No less than half a dozen Democratic-held Congressional seats in New York are in danger of flipping to the GOP this November. But in races against Democratic Reps. Tim Bishop, John Hall, Bill Owens and Michael McMahon, Republicans face competitive, and likely quite divisive, primaries. (In some of these races, ex-Pataki operatives find themselves working for competing candidates.) And the party has not drafted a strong candidate into the race against potentially vulnerable freshman Rep. Scott Murphy (D).
And with redistricting almost upon us, the very key to GOP survival in New York may rest on Republicans’ ability to win back control of the state Senate this fall — an iffy proposition despite all the Democratic dysfunction in Albany over the past few years.
Where is Pataki in these critical races?
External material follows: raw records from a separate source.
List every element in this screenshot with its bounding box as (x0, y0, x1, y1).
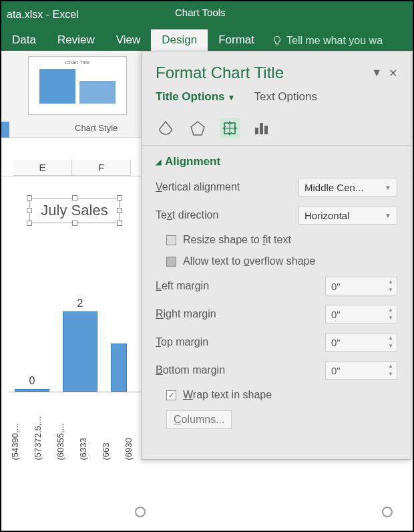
top-margin-spinner[interactable]: 0"▲▼ (325, 333, 397, 352)
close-icon[interactable]: ✕ (389, 67, 397, 80)
chart-handle[interactable] (135, 507, 146, 517)
resize-handle-s[interactable] (72, 221, 77, 226)
text-direction-dropdown[interactable]: Horizontal▼ (298, 206, 397, 225)
format-chart-title-pane: Format Chart Title ▼ ✕ Title Options▼ Te… (142, 51, 411, 460)
effects-icon[interactable] (188, 118, 208, 138)
pane-category-icons (142, 109, 411, 146)
resize-handle-nw[interactable] (27, 195, 32, 201)
wrap-text-checkbox[interactable]: Wrap text in shape (156, 389, 397, 401)
chart-bar[interactable]: 2 (63, 311, 97, 392)
column-header-e[interactable]: E (13, 160, 72, 175)
columns-button[interactable]: Columns... (166, 410, 232, 429)
left-margin-label: Left margin (156, 280, 325, 292)
svg-rect-4 (255, 128, 258, 134)
pane-options-dropdown-icon[interactable]: ▼ (371, 67, 382, 80)
resize-handle-n[interactable] (72, 195, 77, 201)
subtab-title-options[interactable]: Title Options▼ (156, 90, 235, 104)
resize-handle-ne[interactable] (117, 195, 122, 201)
resize-handle-se[interactable] (117, 221, 122, 226)
collapse-icon: ◢ (156, 158, 161, 166)
tab-review[interactable]: Review (47, 29, 106, 51)
bottom-margin-spinner[interactable]: 0"▲▼ (325, 361, 397, 380)
tab-data[interactable]: Data (1, 29, 47, 51)
right-margin-label: Right margin (156, 308, 325, 320)
data-label: 0 (15, 375, 49, 387)
thumbnail-title: Chart Title (65, 59, 89, 65)
svg-rect-6 (264, 126, 268, 134)
resize-handle-w[interactable] (27, 208, 32, 213)
subtab-text-options[interactable]: Text Options (254, 90, 317, 104)
resize-handle-sw[interactable] (27, 221, 32, 226)
fill-line-icon[interactable] (156, 118, 176, 138)
window-title: ata.xlsx - Excel (1, 9, 79, 21)
tell-me-label: Tell me what you wa (286, 35, 383, 47)
chart-bar[interactable] (111, 344, 127, 392)
size-properties-icon[interactable] (220, 118, 240, 138)
top-margin-label: Top margin (156, 336, 325, 348)
tell-me-search[interactable]: Tell me what you wa (265, 31, 389, 51)
chart-styles-group-label: Chart Style (75, 123, 118, 133)
svg-marker-0 (191, 122, 204, 135)
tab-design[interactable]: Design (151, 29, 208, 51)
column-header-f[interactable]: F (72, 160, 131, 175)
chart-title-text: July Sales (41, 202, 108, 219)
vertical-alignment-dropdown[interactable]: Middle Cen...▼ (298, 178, 397, 196)
section-alignment[interactable]: ◢ Alignment (156, 155, 397, 168)
svg-rect-5 (260, 123, 263, 134)
chart-title-object[interactable]: July Sales (29, 198, 120, 223)
chart-handle[interactable] (382, 507, 393, 517)
tab-format[interactable]: Format (208, 29, 265, 51)
resize-handle-e[interactable] (117, 208, 122, 213)
chart-tools-label: Chart Tools (175, 7, 226, 18)
data-label: 2 (63, 297, 97, 309)
ribbon-tabs: Data Review View Design Format Tell me w… (1, 28, 413, 51)
left-margin-spinner[interactable]: 0"▲▼ (325, 277, 397, 295)
right-margin-spinner[interactable]: 0"▲▼ (325, 305, 397, 323)
bottom-margin-label: Bottom margin (156, 364, 325, 376)
overflow-checkbox: Allow text to overflow shape (156, 255, 397, 267)
pane-title: Format Chart Title (156, 63, 284, 82)
text-direction-label: Text direction (156, 209, 298, 221)
title-bar: ata.xlsx - Excel Chart Tools (1, 1, 413, 28)
vertical-alignment-label: Vertical alignment (156, 181, 298, 193)
lightbulb-icon (272, 35, 282, 46)
tab-view[interactable]: View (106, 29, 152, 51)
chart-style-thumbnail[interactable]: Chart Title (28, 56, 127, 115)
chart-icon[interactable] (252, 118, 272, 138)
thumbnail-bars (39, 67, 116, 104)
resize-shape-checkbox: Resize shape to fit text (156, 234, 397, 246)
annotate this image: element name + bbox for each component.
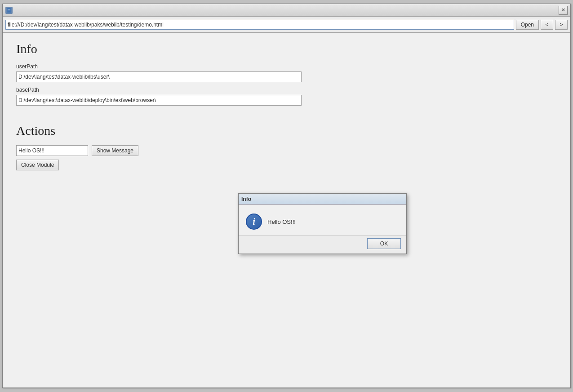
modal-message: Hello OS!!!: [267, 218, 296, 225]
svg-rect-2: [8, 11, 10, 11]
modal-body: i Hello OS!!!: [239, 205, 406, 235]
close-button[interactable]: ✕: [559, 6, 568, 15]
title-bar: ✕: [3, 4, 570, 17]
window-icon: [5, 7, 13, 14]
close-module-row: Close Module: [16, 160, 557, 170]
open-button[interactable]: Open: [516, 20, 539, 30]
userpath-input[interactable]: [16, 71, 302, 82]
actions-section: Actions Show Message Close Module: [16, 124, 557, 170]
svg-rect-1: [8, 10, 10, 10]
modal-title-bar: Info: [239, 194, 406, 205]
close-module-button[interactable]: Close Module: [16, 160, 59, 170]
window-frame: ✕ Open < > Info userPath basePath Action…: [2, 4, 571, 388]
actions-title: Actions: [16, 124, 557, 138]
toolbar: Open < >: [3, 17, 570, 33]
basepath-label: basePath: [16, 87, 557, 93]
address-bar[interactable]: [5, 20, 514, 30]
modal-footer: OK: [239, 235, 406, 254]
back-button[interactable]: <: [541, 20, 553, 30]
content-area: Info userPath basePath Actions Show Mess…: [3, 33, 570, 388]
message-input[interactable]: [16, 145, 88, 156]
basepath-input[interactable]: [16, 95, 302, 106]
userpath-label: userPath: [16, 63, 557, 70]
info-icon: i: [246, 214, 262, 230]
show-message-button[interactable]: Show Message: [92, 145, 138, 156]
info-section: Info userPath basePath: [16, 42, 557, 110]
show-message-row: Show Message: [16, 145, 557, 156]
ok-button[interactable]: OK: [367, 238, 401, 249]
modal-title: Info: [241, 196, 251, 202]
modal-dialog: Info i Hello OS!!! OK: [238, 193, 407, 254]
info-title: Info: [16, 42, 557, 56]
forward-button[interactable]: >: [555, 20, 568, 30]
svg-rect-3: [8, 9, 10, 9]
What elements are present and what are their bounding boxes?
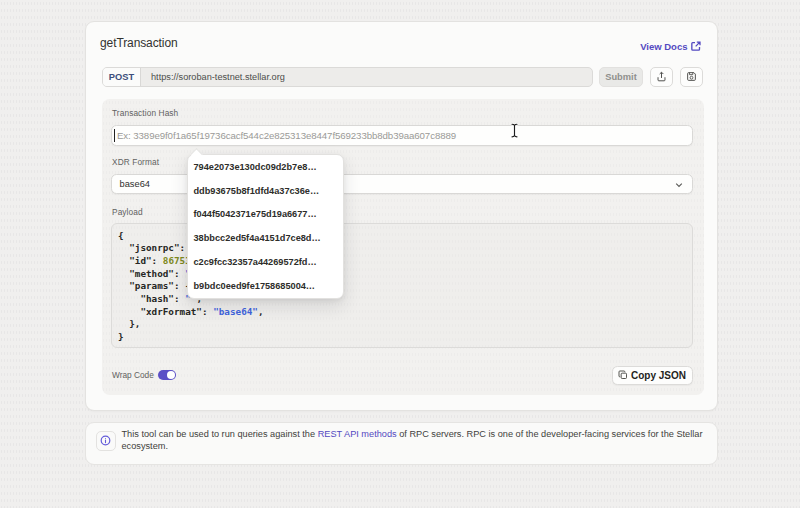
info-icon <box>100 435 111 446</box>
text-caret <box>114 129 115 142</box>
ibeam-mouse-cursor <box>508 122 522 143</box>
save-button[interactable] <box>680 67 704 87</box>
hash-suggestion-item[interactable]: ddb93675b8f1dfd4a37c36e… <box>188 179 344 203</box>
wrap-code-label: Wrap Code <box>112 370 154 380</box>
info-card: This tool can be used to run queries aga… <box>85 422 718 465</box>
rest-api-methods-link[interactable]: REST API methods <box>318 429 397 439</box>
hash-suggestion-item[interactable]: 794e2073e130dc09d2b7e8… <box>188 155 344 179</box>
hash-suggestion-item[interactable]: b9bdc0eed9fe1758685004… <box>188 274 344 298</box>
submit-button[interactable]: Submit <box>599 67 643 87</box>
hash-suggestions-dropdown: 794e2073e130dc09d2b7e8…ddb93675b8f1dfd4a… <box>187 154 345 300</box>
copy-json-label: Copy JSON <box>631 370 686 381</box>
chevron-down-icon <box>675 181 683 189</box>
transaction-hash-input[interactable]: Ex: 3389e9f0f1a65f19736cacf544c2e825313e… <box>111 125 694 146</box>
endpoint-url-bar: POST https://soroban-testnet.stellar.org <box>102 67 593 87</box>
toggle-knob <box>167 371 175 379</box>
http-method-badge: POST <box>103 68 141 86</box>
info-icon-box <box>96 431 116 451</box>
page-title: getTransaction <box>100 36 178 50</box>
xdr-format-value: base64 <box>120 179 151 189</box>
hash-suggestion-item[interactable]: f044f5042371e75d19a6677… <box>188 203 344 227</box>
copy-icon <box>618 370 628 380</box>
view-docs-link[interactable]: View Docs <box>640 41 701 52</box>
xdr-format-label: XDR Format <box>112 157 159 167</box>
external-link-icon <box>691 41 701 51</box>
copy-json-button[interactable]: Copy JSON <box>612 366 693 386</box>
panel-footer: Wrap Code Copy JSON <box>111 366 694 386</box>
transaction-hash-label: Transaction Hash <box>112 108 178 118</box>
info-text: This tool can be used to run queries aga… <box>122 428 709 452</box>
save-icon <box>686 71 697 82</box>
hash-suggestion-item[interactable]: c2c9fcc32357a44269572fd… <box>188 250 344 274</box>
payload-label: Payload <box>112 207 143 217</box>
method-card: getTransaction View Docs POST https://so… <box>85 21 718 411</box>
view-docs-label: View Docs <box>640 41 687 52</box>
hash-suggestion-item[interactable]: 38bbcc2ed5f4a4151d7ce8d… <box>188 226 344 250</box>
transaction-hash-placeholder: Ex: 3389e9f0f1a65f19736cacf544c2e825313e… <box>117 130 456 141</box>
wrap-code-toggle[interactable] <box>158 370 177 380</box>
endpoint-url: https://soroban-testnet.stellar.org <box>141 68 592 86</box>
share-icon <box>656 71 667 82</box>
page-background: getTransaction View Docs POST https://so… <box>0 0 800 508</box>
share-button[interactable] <box>650 67 674 87</box>
endpoint-row: POST https://soroban-testnet.stellar.org… <box>102 67 704 87</box>
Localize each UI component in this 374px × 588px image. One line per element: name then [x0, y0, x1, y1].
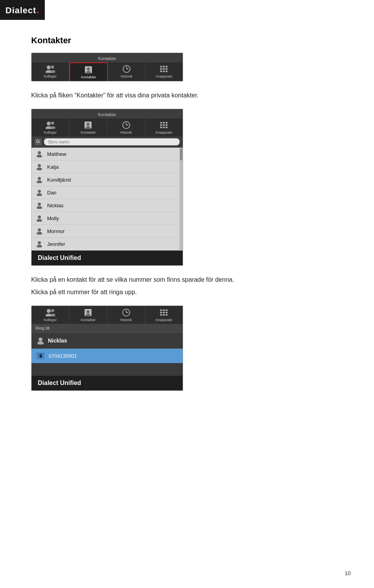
contact-avatar-mormor [35, 228, 43, 235]
tab-label-knappsats-3: Knappsats [156, 318, 173, 322]
tab-kollegor-3[interactable]: Kollegor [32, 306, 69, 324]
tab-knappsats-2[interactable]: Knappsats [145, 118, 183, 136]
tab-historik-1[interactable]: Historik [108, 62, 146, 81]
phone-number: 0704135001 [49, 353, 77, 359]
contact-item-molly[interactable]: Molly [32, 212, 180, 225]
historik-icon-2 [121, 121, 132, 129]
screenshot-2: Kontakter Kollegor [31, 109, 183, 266]
contact-item-mormor[interactable]: Mormor [32, 225, 180, 238]
contact-avatar-molly [35, 215, 43, 222]
svg-point-56 [47, 309, 51, 313]
svg-point-43 [37, 168, 42, 170]
kollegor-icon-2 [45, 121, 56, 129]
svg-rect-70 [163, 312, 165, 313]
contact-list: Matthew Katja [32, 148, 180, 251]
svg-rect-31 [166, 122, 168, 124]
logo-text: Dialect. [5, 5, 39, 15]
tab-kontakter-1[interactable]: Kontakter [69, 62, 108, 81]
svg-rect-18 [166, 71, 168, 72]
screenshot-1: Kontakter Kollegor [31, 53, 183, 81]
tab-kollegor-2[interactable]: Kollegor [32, 118, 69, 136]
svg-rect-32 [160, 124, 162, 126]
tab-label-kontakter-3: Kontakter [81, 318, 96, 322]
screenshot1-title: Kontakter [98, 56, 116, 61]
svg-rect-37 [166, 127, 168, 128]
tab-kontakter-3[interactable]: Kontakter [69, 306, 107, 324]
svg-rect-16 [160, 71, 162, 72]
tab-label-knappsats-2: Knappsats [156, 131, 173, 134]
historik-icon-3 [121, 308, 132, 317]
svg-point-22 [51, 126, 55, 129]
contact-avatar-ring [36, 337, 45, 344]
body-text-3: Klicka på ett nummer för att ringa upp. [31, 288, 288, 297]
svg-rect-12 [166, 66, 168, 67]
contact-item-jennifer[interactable]: Jennifer [32, 238, 180, 251]
contact-list-container: Matthew Katja [32, 148, 183, 251]
tabs-row-1: Kollegor Kontakter [32, 62, 183, 81]
svg-point-75 [39, 337, 42, 341]
svg-point-55 [37, 245, 42, 247]
svg-point-2 [51, 65, 54, 69]
svg-rect-34 [166, 124, 168, 126]
search-icon-wrap [35, 138, 42, 145]
ring-till-label: Ring till [35, 326, 49, 330]
search-input[interactable] [44, 138, 180, 145]
svg-point-54 [38, 241, 41, 244]
svg-point-58 [51, 309, 54, 312]
contact-name-katja: Katja [47, 164, 59, 170]
svg-rect-15 [166, 68, 168, 70]
svg-rect-13 [160, 68, 162, 70]
tab-kontakter-2[interactable]: Kontakter [69, 118, 107, 136]
scrollbar[interactable] [180, 148, 183, 251]
tab-label-historik-3: Historik [120, 318, 132, 322]
contact-name-mormor: Mormor [47, 228, 65, 234]
svg-point-76 [37, 341, 44, 344]
svg-point-45 [37, 180, 42, 183]
svg-point-53 [37, 232, 42, 235]
dialect-footer-2: Dialect Unified [32, 251, 183, 265]
svg-rect-72 [160, 314, 162, 316]
tab-historik-2[interactable]: Historik [108, 118, 145, 136]
svg-point-3 [51, 70, 55, 73]
contact-item-katja[interactable]: Katja [32, 161, 180, 173]
body-text-2: Klicka på en kontakt för att se vilka nu… [31, 275, 288, 284]
section-heading: Kontakter [31, 35, 343, 46]
main-content: Kontakter Kontakter Kol [0, 20, 374, 416]
contact-avatar-nicklas [35, 202, 43, 209]
dialect-footer-text-2: Dialect Unified [38, 254, 81, 261]
body-text-1: Klicka på fliken “Kontakter” för att vis… [31, 91, 288, 100]
svg-point-21 [51, 122, 54, 125]
contact-name-molly: Molly [47, 215, 59, 221]
svg-point-41 [37, 155, 42, 157]
scroll-thumb[interactable] [180, 148, 182, 160]
svg-point-0 [47, 65, 51, 69]
tab-knappsats-1[interactable]: Knappsats [146, 62, 183, 81]
tab-kollegor-1[interactable]: Kollegor [32, 62, 69, 81]
contact-avatar-dan [35, 189, 43, 196]
svg-rect-73 [163, 314, 165, 316]
svg-point-47 [37, 193, 42, 196]
svg-rect-66 [160, 309, 162, 311]
tab-label-historik-2: Historik [120, 131, 132, 134]
historik-icon [121, 65, 132, 73]
tab-label-kollegor-2: Kollegor [44, 131, 57, 134]
svg-point-61 [86, 310, 90, 313]
logo-dot: . [36, 4, 39, 16]
svg-point-19 [47, 122, 51, 125]
kontakter-icon-3 [83, 308, 94, 317]
svg-point-40 [38, 151, 41, 154]
tab-historik-3[interactable]: Historik [108, 306, 145, 324]
contact-avatar-matthew [35, 150, 43, 157]
svg-point-52 [38, 228, 41, 231]
phone-row[interactable]: 📱 0704135001 [32, 349, 183, 363]
svg-point-42 [38, 164, 41, 167]
svg-point-46 [38, 190, 41, 193]
contact-item-kundtjanst[interactable]: Kundtjänst [32, 173, 180, 186]
contact-avatar-kundtjanst [35, 176, 43, 183]
tab-knappsats-3[interactable]: Knappsats [145, 306, 183, 324]
svg-point-49 [37, 206, 42, 209]
svg-point-44 [38, 177, 41, 180]
contact-item-matthew[interactable]: Matthew [32, 148, 180, 161]
contact-item-dan[interactable]: Dan [32, 186, 180, 199]
contact-item-nicklas[interactable]: Nicklas [32, 199, 180, 212]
He says he’s doing what he can — and is taking a particular interest in Owens’ race, because he owns a second home in the upstate district.
“I’m hoping we find a voice that reflects the will of the people of the district,” he said.
Whatever campaigning he undertakes this year, Pataki has shuttered his political action committee to devote his time to the health care repeal.
Asked who he thinks the Republican presidential nominee will be in 2012, he shrugs. Asked about his own national ambitions, Pataki, to paraphrase his old rival Mario Cuomo, isn’t making plans or making plans to make plans. But, he adds, “I’m smart enough to know never to say never.”